I feel sick to my stomach. It's like Keegan all over again. I realize something's wrong only when it's too late. By the time help comes, Jonah will be gone. Mike will undoubtedly have some story prepared about a terrible fishing accident. And Jonah will never have the chance to speak against him, to reveal the awful things Mike did. There is nothing I can do to stop this.

Unless.

There's a piece that I've been forgetting. The boat. That spooky old rowboat in the carriage house.
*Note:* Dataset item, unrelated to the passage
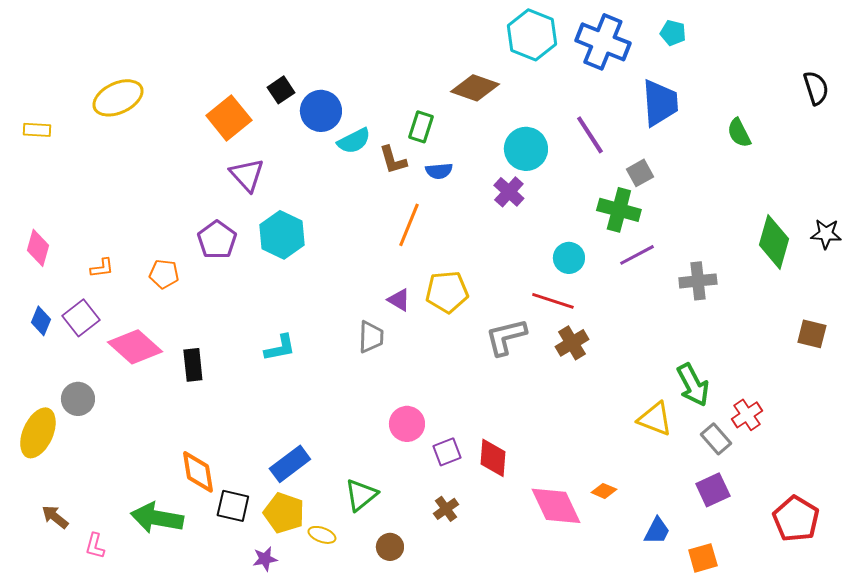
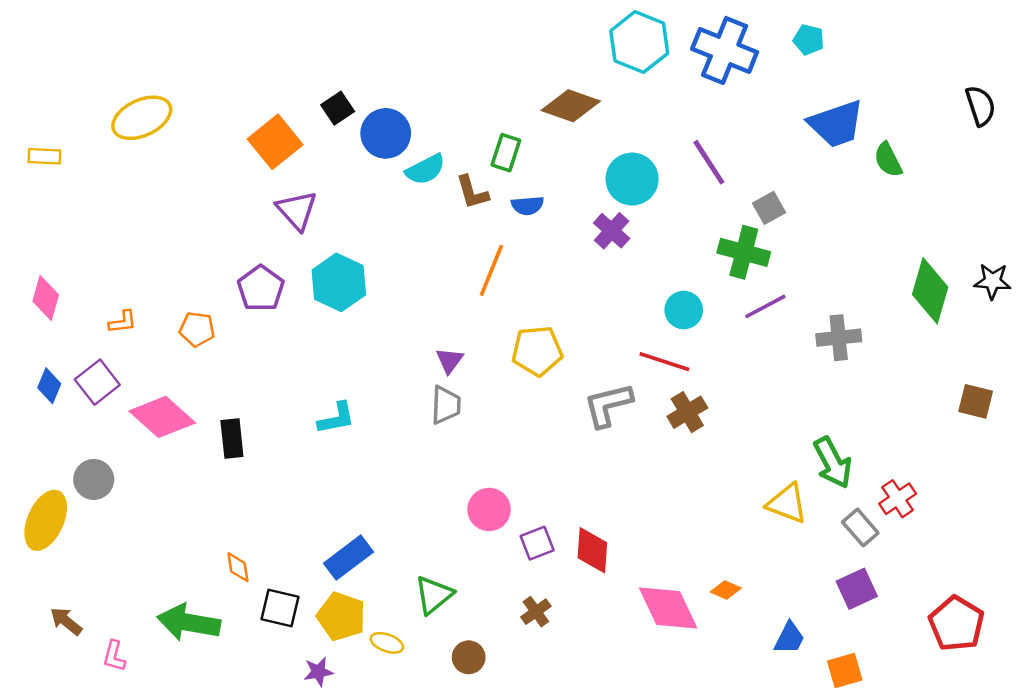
blue trapezoid: (660, 103) -> (836, 124), moved, turned 75
purple triangle: (399, 300) -> (449, 360), moved, turned 35
orange diamond: (198, 472) -> (238, 567), size x0.6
Leeann said Mike had a motorboat, and that makes sense. There's no way he took Jonah out in that rowboat, no way he'd have access to—or even knowledge of—that item. And yet, when I touched the wooden boat that night, I had a clear vision.

I'm pushing the boat into the water. Trying to hold it steady.

I'm peering over the side. Searching. Searching.

Water. Murky. Plunging deep. Deeper.

What if this, like my dream of Jonah, was not a vision of the past but of the future? Before, I was convinced that boat was an instrument of Gabriel Deveau's death. What if it could be the only way to save Jonah Landry's life?

I take off running for the carriage house, praying that Jonah is still alive to save.